The Ethnography Workshop hosted Jeff Mantz, the NSF Cultural Anthropology Program Officer, for a grant-writing workshop with doctoral students from cultural anthropology on Thursday, Sept. 19, 2019.During the two-hour workshop, graduate students refined areas specific to their own research projects as well as learned general principles for communicating effectively in the grant genre. Here are a few takeaways:
- Research questions: Don’t close a sense of inquiry! Think ‘process’ rather than ‘findings.’ Being open to the risk that what you expect to find might be turned upside down is part of the process of scientific knowledge production. Expected findings are not yet conclusive.

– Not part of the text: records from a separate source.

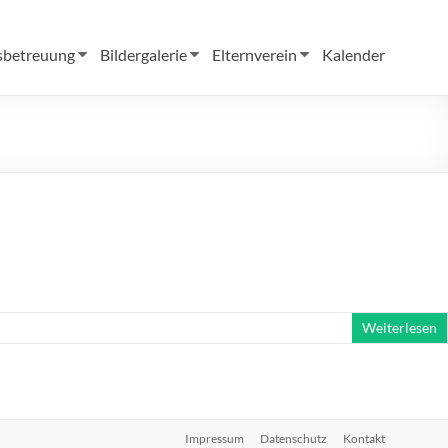
sbetreuung
Bildergalerie
Elternverein
Kalender
Weiterlesen
Impressum
Datenschutz
Kontakt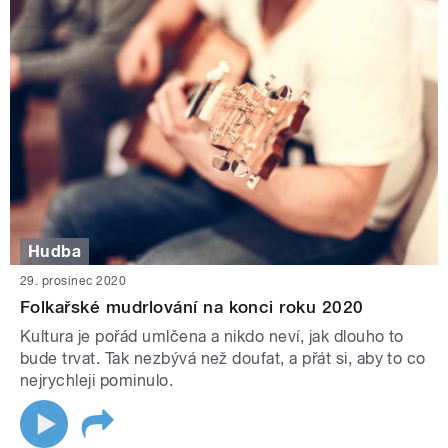
Hudba
29. prosinec 2020
Folkařské mudrlování na konci roku 2020
Kultura je pořád umlčena a nikdo neví, jak dlouho to
bude trvat. Tak nezbývá než doufat, a přát si, aby to co
nejrychleji pominulo.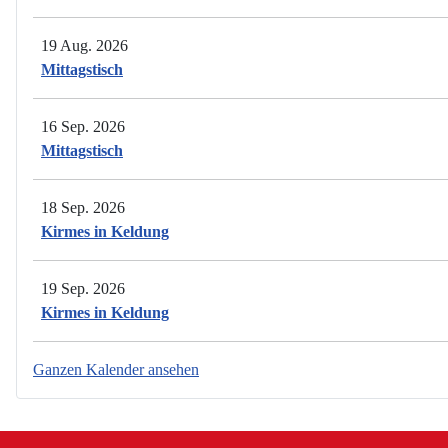
19 Aug. 2026
Mittagstisch
16 Sep. 2026
Mittagstisch
18 Sep. 2026
Kirmes in Keldung
19 Sep. 2026
Kirmes in Keldung
Ganzen Kalender ansehen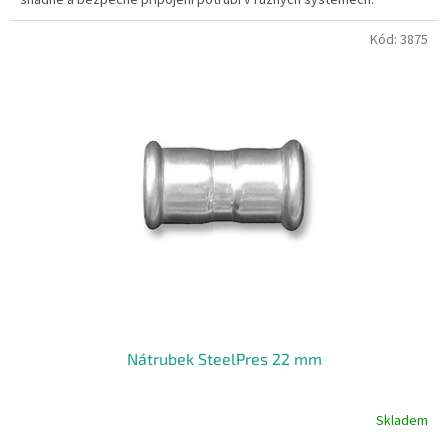
Kód:
3875
Nátrubek SteelPres 22 mm
Skladem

- Intellectual Merit: Think less ‘literature review’ and more ‘where can my work contribute?’ Privilege substantive anthropological (and interdisciplinary) production—scholars you are actually in conversation with—over theoretical heavy-hitters.

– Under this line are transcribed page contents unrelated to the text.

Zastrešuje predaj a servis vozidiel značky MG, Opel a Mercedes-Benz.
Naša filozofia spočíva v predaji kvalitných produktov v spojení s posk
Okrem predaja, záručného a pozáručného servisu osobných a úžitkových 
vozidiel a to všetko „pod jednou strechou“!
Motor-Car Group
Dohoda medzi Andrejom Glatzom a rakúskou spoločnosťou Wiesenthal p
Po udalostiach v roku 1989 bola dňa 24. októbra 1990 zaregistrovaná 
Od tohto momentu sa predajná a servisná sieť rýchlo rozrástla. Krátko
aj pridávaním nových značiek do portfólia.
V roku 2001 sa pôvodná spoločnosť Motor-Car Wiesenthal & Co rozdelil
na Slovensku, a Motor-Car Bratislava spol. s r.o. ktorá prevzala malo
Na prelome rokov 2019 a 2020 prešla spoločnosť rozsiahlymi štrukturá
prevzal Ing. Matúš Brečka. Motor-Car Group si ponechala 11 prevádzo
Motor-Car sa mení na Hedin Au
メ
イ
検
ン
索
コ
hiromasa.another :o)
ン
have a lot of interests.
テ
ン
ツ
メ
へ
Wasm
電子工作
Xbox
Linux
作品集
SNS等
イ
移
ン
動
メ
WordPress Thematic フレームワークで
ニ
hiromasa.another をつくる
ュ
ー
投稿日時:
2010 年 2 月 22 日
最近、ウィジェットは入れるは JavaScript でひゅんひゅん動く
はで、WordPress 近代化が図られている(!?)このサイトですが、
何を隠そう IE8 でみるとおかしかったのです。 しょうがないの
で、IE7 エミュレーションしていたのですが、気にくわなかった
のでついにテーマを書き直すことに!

- Research Design: whether qualitative or quantitative, what matters is that your data collection and analysis are systematic. Why these specific research sites? And what is your relationship to them? Keep in mind that ‘methods’ are distinct from ‘modes of analysis.’
- Broader Impacts: At a macro level, why does this research matter? Contributions valued broadly include: scientific knowledge product, mechanisms for broad circulation, collaboration with specific international stakeholders, and expanding the inclusion of historically disenfranchised persons.